И тогда громом среди ясного неба прозвучал вопрос:
— А где остальные?
Вопрос задал тот самый толстяк — он улыбался, глаза его сверкали от восторга.
Мы молчали.
Люди все еще радостно всматривались в наши лица, но мы молчали — и вот уже радость сменилась недоумением, и вот уже они переглядываются, словно надеются услышать ответ на этот вопрос если не от нас, так друг от друга… У меня перехватило горло.
— Мы — это все, кто остался, — глухо сказал Вейхштейн. — Наша подводная лодка погибла. Больше никто не придет.
Слова упали чугунными чушками. Самое страшное было сказано. Мгновенно воцарилась оглушительная тишина: казалось, даже легкий ветерок стих, не решаясь колебать листья деревьев.
Мужчина в пробковом шлеме сплюнул, и длинно, со вкусом, выругался.

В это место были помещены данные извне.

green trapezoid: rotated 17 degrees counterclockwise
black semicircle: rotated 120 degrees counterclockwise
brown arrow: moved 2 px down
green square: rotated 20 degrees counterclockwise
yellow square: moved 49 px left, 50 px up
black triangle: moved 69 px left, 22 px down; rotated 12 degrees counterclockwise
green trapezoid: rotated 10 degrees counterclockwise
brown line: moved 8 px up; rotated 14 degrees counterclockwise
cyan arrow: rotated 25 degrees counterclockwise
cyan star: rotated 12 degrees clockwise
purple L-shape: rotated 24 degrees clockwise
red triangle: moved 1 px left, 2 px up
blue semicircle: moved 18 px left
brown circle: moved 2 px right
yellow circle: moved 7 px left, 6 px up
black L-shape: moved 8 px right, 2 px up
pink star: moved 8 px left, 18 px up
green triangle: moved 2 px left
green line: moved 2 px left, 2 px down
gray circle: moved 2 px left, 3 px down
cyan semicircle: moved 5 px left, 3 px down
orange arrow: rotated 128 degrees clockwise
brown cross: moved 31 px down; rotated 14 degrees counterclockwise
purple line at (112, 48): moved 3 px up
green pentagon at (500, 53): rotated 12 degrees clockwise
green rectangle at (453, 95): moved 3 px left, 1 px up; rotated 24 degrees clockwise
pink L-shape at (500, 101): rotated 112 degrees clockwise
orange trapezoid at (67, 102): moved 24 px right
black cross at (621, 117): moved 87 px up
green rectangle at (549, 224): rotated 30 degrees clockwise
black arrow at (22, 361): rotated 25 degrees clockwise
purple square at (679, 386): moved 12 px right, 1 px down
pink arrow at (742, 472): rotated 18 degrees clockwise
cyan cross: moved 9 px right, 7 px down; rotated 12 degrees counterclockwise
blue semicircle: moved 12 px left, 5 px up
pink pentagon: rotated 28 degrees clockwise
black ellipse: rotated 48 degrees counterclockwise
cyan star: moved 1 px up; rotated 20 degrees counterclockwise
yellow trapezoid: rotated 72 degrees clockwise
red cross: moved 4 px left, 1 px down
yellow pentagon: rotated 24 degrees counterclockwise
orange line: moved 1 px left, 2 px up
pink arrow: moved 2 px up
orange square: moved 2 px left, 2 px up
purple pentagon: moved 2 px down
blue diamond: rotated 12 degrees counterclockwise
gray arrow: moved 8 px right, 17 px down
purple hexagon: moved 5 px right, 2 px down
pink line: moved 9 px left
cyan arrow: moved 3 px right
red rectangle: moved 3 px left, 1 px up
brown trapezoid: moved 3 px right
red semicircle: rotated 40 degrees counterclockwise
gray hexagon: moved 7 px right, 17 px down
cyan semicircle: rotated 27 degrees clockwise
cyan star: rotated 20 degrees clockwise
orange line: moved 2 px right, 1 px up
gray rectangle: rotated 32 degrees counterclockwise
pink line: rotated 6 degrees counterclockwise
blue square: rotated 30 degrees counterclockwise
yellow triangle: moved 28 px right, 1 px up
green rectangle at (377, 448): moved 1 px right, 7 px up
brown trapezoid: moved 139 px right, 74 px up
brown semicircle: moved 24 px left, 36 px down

Дверь за нашими спинами распахнулась, и в проеме показался запыхавшийся человек в белом фартуке — повар. Круглое лицо лоснилось от пота.
— Праздничный ужин готов! — провозгласил он таким же голосом, каким, наверное, объявляли перемену блюд во время царских трапез. — Прошу к столу!
Конечно, никакого праздничного ужина не получилось. Нет, повар — его звали Павел Сергеевич Олейник — постарался на славу, и все было удивительно вкусно, но… Но аппетита после услышанного ни у кого не было, и все вяло ковырялись вилками в тарелках. Налегал на еду только толстяк-доктор, да еще один человек — невысокий мужчина в очках невозмутимо нарезал мясо на маленькие кусочки, макал в соус, и отправлял в рот. Он появился позже всех — как сказала Зоя, это был энергетик прииска, Илья Карлович Анте, он был на плотине, и не сразу смог добрался до лагеря — и с момента входа в столовую не проронил ни слова. А вот остальные словно исчерпали во время встречи весь запас сил, и теперь сидели, понурившись.
Некоторое оживление вызвал разве что большой графин разведенного водой спирта. Я вспомнил прощальный банкет на Камчатке, и у меня аж сердце екнуло: а ну как повторится этот пьяный разгул? Но обошлось — хотя пара солдат плотоядно косилась на выпивку. Впрочем, каким бы большим графин не был, а досталось всем только по паре стопок: все же за столом было полтора десятка человек. По первой выпили без тостов, молча: за погибших. Впрочем, я не пил, равно как и Зоя. Поставили рюмки, и снова уткнулись в тарелки.